Madencilik uzun vadeli planlama ve yatırım gerektiren bir işkolu olup, üretilecek madenin sürekliliği ve bu manada arz güvenliği gerek satıcı gerekse alıcılar için son derece önemlidir. Bu piyasada alıcılar satın almaya karar verdikleri madenin üretim devamlılığını önemsemekte, bu bağlamda ruhsat güvenliği aramakta, bundan tereddüte düştüklerinde ise anlaşma imzalamaya yanaşmayabilmektedirler. Maden şirketleri ise kısa süreli olarak verilen izinlerde ekonomik anlamda önünü görememekte, sağlıklı bir üretim planlaması yapamamakta, taahhütlere girememekte ve dolayısıyla pazar payını geliştiremediği gibi olanı da kaybetmektedir. Bu yüzden izinlerin verilmesinde ruhsat süresinin dikkate alınması önem arz etmektedir ve Maden Kanununun 7. maddesi gereği alınması gereken izinler (ÇED izni, orman izni v.b.) de ruhsat süresine paralel olmak zorundadır, nitekim bu husus Kanun ve Yönetmelikler ile güvence altına alınmaya çalışılmıştır.

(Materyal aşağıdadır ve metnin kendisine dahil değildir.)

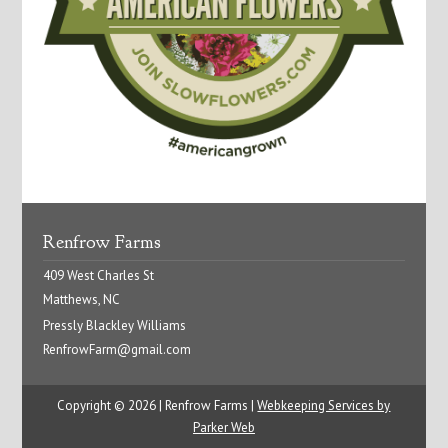
Renfrow Farms
409 West Charles St
Matthews, NC
Pressly Blackley Williams
RenfrowFarm@gmail.com
Copyright © 2026 | Renfrow Farms |
Webkeeping Services by
Parker Web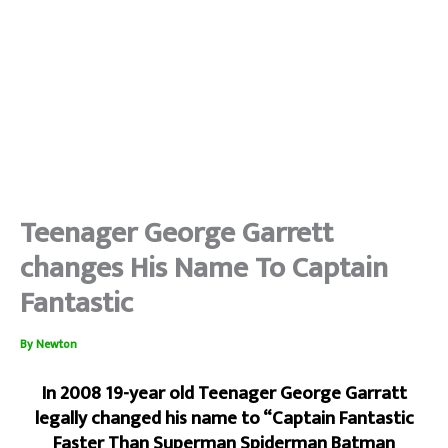
Teenager George Garrett
changes His Name To Captain
Fantastic
By
Newton
In 2008 19-year old Teenager George Garratt
legally changed his name to “Captain Fantastic
Faster Than Superman Spiderman Batman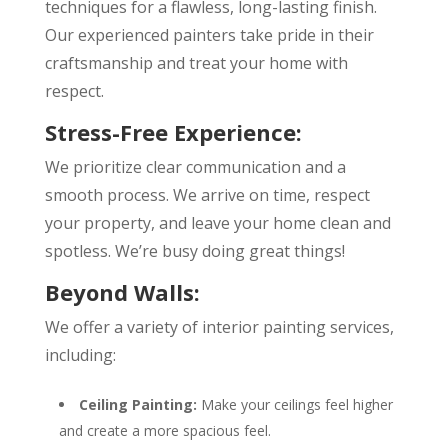
techniques for a flawless, long-lasting finish.
Our experienced painters take pride in their
craftsmanship and treat your home with
respect.
Stress-Free Experience:
We prioritize clear communication and a
smooth process. We arrive on time, respect
your property, and leave your home clean and
spotless. We’re busy doing great things!
Beyond Walls:
We offer a variety of interior painting services,
including:
Ceiling Painting:
Make your ceilings feel higher
and create a more spacious feel.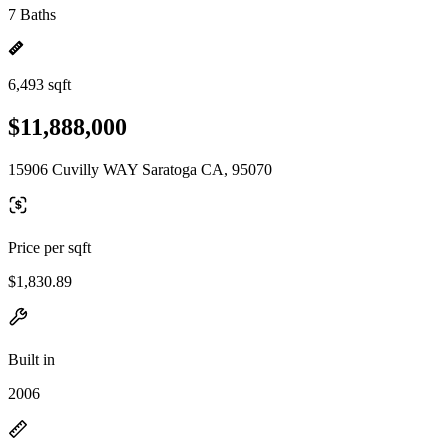
7 Baths
6,493 sqft
$11,888,000
15906 Cuvilly WAY Saratoga CA, 95070
Price per sqft
$1,830.89
Built in
2006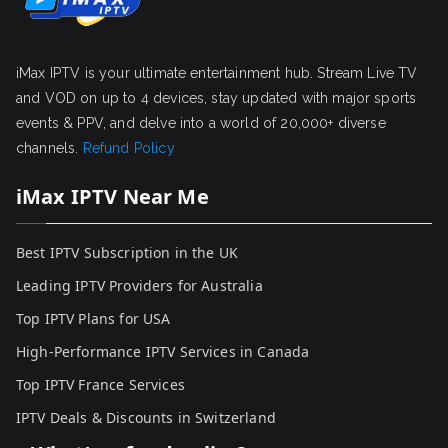
iMax IPTV is your ultimate entertainment hub. Stream Live TV
and VOD on up to 4 devices, stay updated with major sports
events & PPV, and delve into a world of 20,000+ diverse
channels.
Refund Policy
iMax IPTV Near Me
Best IPTV Subscription in the UK
Leading IPTV Providers for Australia
Top IPTV Plans for USA
High-Performance IPTV Services in Canada
Top IPTV France Services
IPTV Deals & Discounts in Switzerland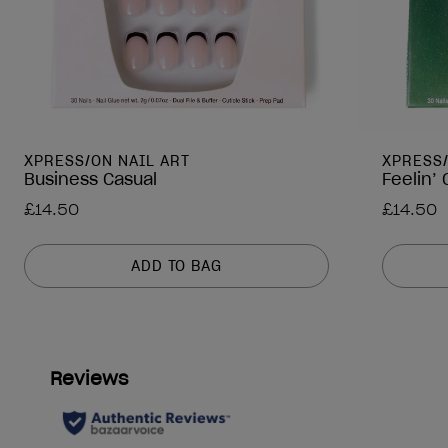
XPRESS/ON NAIL ART
XPRESS
Business Casual
Feelin’
£14.50
£14.50
ADD TO BAG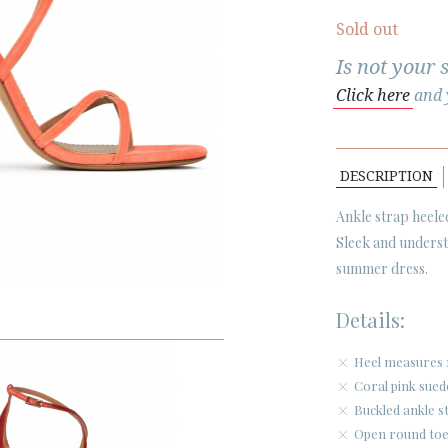
Sold out
Is not your 
Click here
and y
DESCRIPTION
Ankle strap heel
Sleek and understa
summer dress.
Details:
Heel measures 
Coral pink sued
Buckled ankle s
Open round toe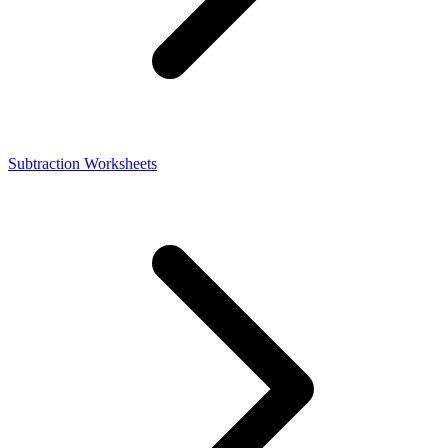
Subtraction Worksheets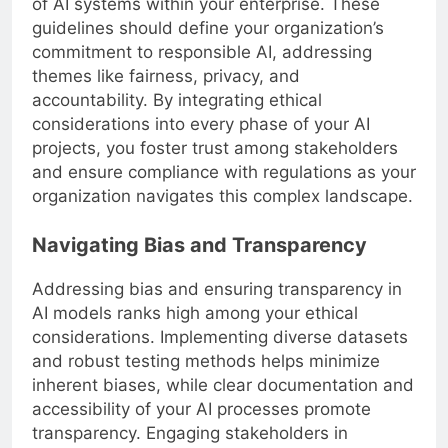
of AI systems within your enterprise. These
guidelines should define your organization’s
commitment to responsible AI, addressing
themes like fairness, privacy, and
accountability. By integrating ethical
considerations into every phase of your AI
projects, you foster trust among stakeholders
and ensure compliance with regulations as your
organization navigates this complex landscape.
Navigating Bias and Transparency
Addressing bias and ensuring transparency in
AI models ranks high among your ethical
considerations. Implementing diverse datasets
and robust testing methods helps minimize
inherent biases, while clear documentation and
accessibility of your AI processes promote
transparency. Engaging stakeholders in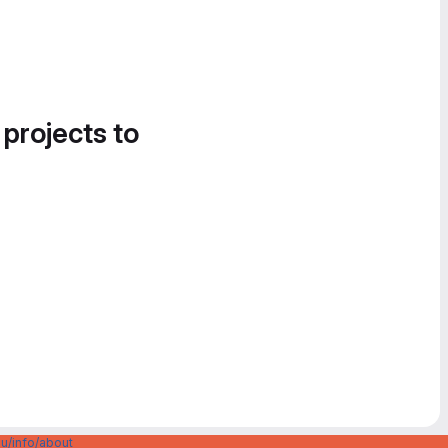
 projects to
u/info/about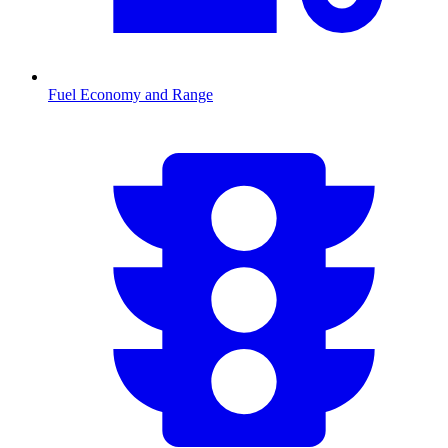
Fuel Economy and Range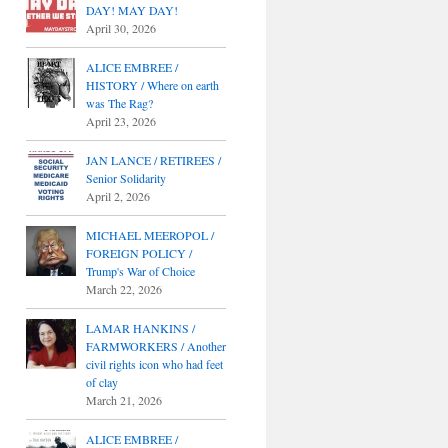
DAY! MAY DAY!
April 30, 2026
ALICE EMBREE /
HISTORY / Where on earth
was The Rag?
April 23, 2026
JAN LANCE / RETIREES /
Senior Solidarity
April 2, 2026
MICHAEL MEEROPOL /
FOREIGN POLICY /
Trump's War of Choice
March 22, 2026
LAMAR HANKINS /
FARMWORKERS / Another
civil rights icon who had feet
of clay
March 21, 2026
ALICE EMBREE /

Orman Genel Müdürlüğü tarafından izinlerin ruhsat süresi dikkate alınmadan ve çok kısa ve sınırlı süreler için verilmesi Anayasanın 48. maddesine de uygun düşmemektedir. Çünkü Anayasanın bu maddesinde devletin, özel teşebbüslerin milli ekonominin gereklerine ve sosyal amaçlara uygun yürümesini, güvenlik ve kararlılık içinde çalışmasını sağlayacak tedbirleri almak zorunda olduğu yazılıdır.